Part Two: The Child’s Perspective


Why Is This Happening to Me?

While parenting is a rewarding experience full of funny moments and great accomplishments, it no doubt presents challenges most of the time on a daily basis. Kids! They love to eat, snack and eat again. They change their clothes, leaving piles of questionable laundry, make a mess of their toys and complain about being bored. Right?

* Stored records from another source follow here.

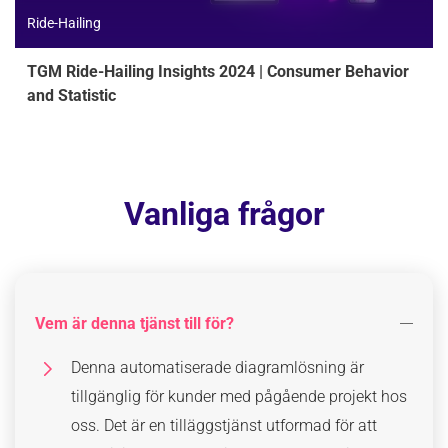
Ride-Hailing
TGM Ride-Hailing Insights 2024 | Consumer Behavior
and Statistic
Vanliga frågor
Vem är denna tjänst till för?
Denna automatiserade diagramlösning är
tillgänglig för kunder med pågående projekt hos
oss. Det är en tilläggstjänst utformad för att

Even if you haven’t raised children yet, you likely have watched other children or cared for a relative or listened to a parent-friend vent about their adventures and know some of the pressures of parenting. You might know the relief it brings when someone else watches your child or you might be that relief person for someone. Some families, unfortunately, do not have that support or “village” to help them. Some are single parents facing other adversities like poverty, homelessness, substance dependency, domestic violence, human trafficking, or worse. Much of this stemming from the fact that they never had the opportunity to deal with their own history of abuse and neglect. The more a parent experiences these risk factors there is a stronger likelihood that their children are at risk for abuse or neglect too.

A child develops a bond with their caregivers as a means of survival.

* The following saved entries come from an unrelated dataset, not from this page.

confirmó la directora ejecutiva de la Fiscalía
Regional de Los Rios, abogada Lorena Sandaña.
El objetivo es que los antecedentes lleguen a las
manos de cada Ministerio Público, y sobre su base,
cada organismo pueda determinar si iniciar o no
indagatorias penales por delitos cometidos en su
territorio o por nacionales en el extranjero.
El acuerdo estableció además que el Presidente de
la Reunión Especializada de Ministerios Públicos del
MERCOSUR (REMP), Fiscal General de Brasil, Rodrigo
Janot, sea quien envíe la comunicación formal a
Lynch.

That bond can still be strong even if the child is being abused or neglected. A child may be experiencing what we know to be abuse or neglect, but he or she may not understand it as such. To them, it is being absorbed into their minds as normalcy. Thus, when a mandated reporter, an extended family member or even a neighbor makes a report and the child is removed, they experience it as traumatic. The child is being removed from their home, their belongings and the people they know and love. When it happens like this, the children are the ones who are put in a new, strange place.

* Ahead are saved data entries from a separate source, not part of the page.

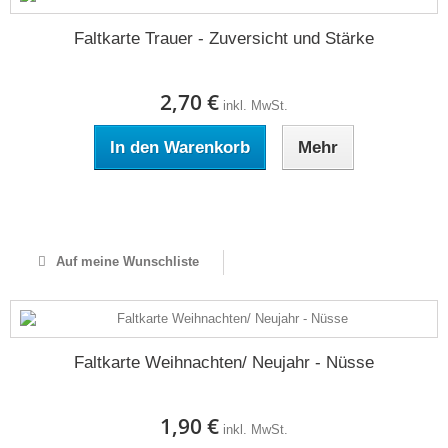
Faltkarte Trauer - Zuversicht und Stärke
2,70 €
inkl. MwSt.
In den Warenkorb
Mehr
Auf Lager
Auf meine Wunschliste
Faltkarte Weihnachten/ Neujahr - Nüsse
1,90 €
inkl. MwSt.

Although this may be a place where people are smiling, welcoming and doing everything possible to make them feel better, the child is likely to have difficulty with trust and will need time to let the realities of what has happened to them sink-in. For most of the children in foster care, they are hoping this will end soon and life will return to “normal” because it is the only thing they know. In their new situation, there are now new rules and expectations—maybe new in the sense that they never had accountability before. A child who had their whole life changed because of the adults in their life making poor decisions or just not having the resources or support to provide for them adequately, may feel somehow that they are being punished. They may be focusing on what they did wrong to cause all of this turmoil to happen in their lives.

Children in these circumstances need as much support as they can get.

This is where the foster family can really have an impact for good on the lives of the children in their care. A foster family can do so much more than provide a home for a child. A foster parent can be an advocate for a child. They can foster more than the child; they can become partners for good with the child’s family.

They can create lifelong connections with a family who didn’t have a village, who didn’t have someone who really cared or who was there for them.

It’s true, parents who have had their children removed from their care are angry. They have been called out, held accountable by a court of law for their actions (or lack thereof). This is embarrassing and humiliating. Some need more time than others to deal with this and some are successful and others are not. Foster families who choose to come alongside a family in these conditions stand in the gap like no one else, no agency, no service or program can, uniting to help the child in the best ways available.

Each case is unique and not one worker would likely be able to predict the outcome for each situation but could you be the one to stand in the gap? In the gap for a child who unfortunately lost so much for the choices of the adults in their life? Thank you!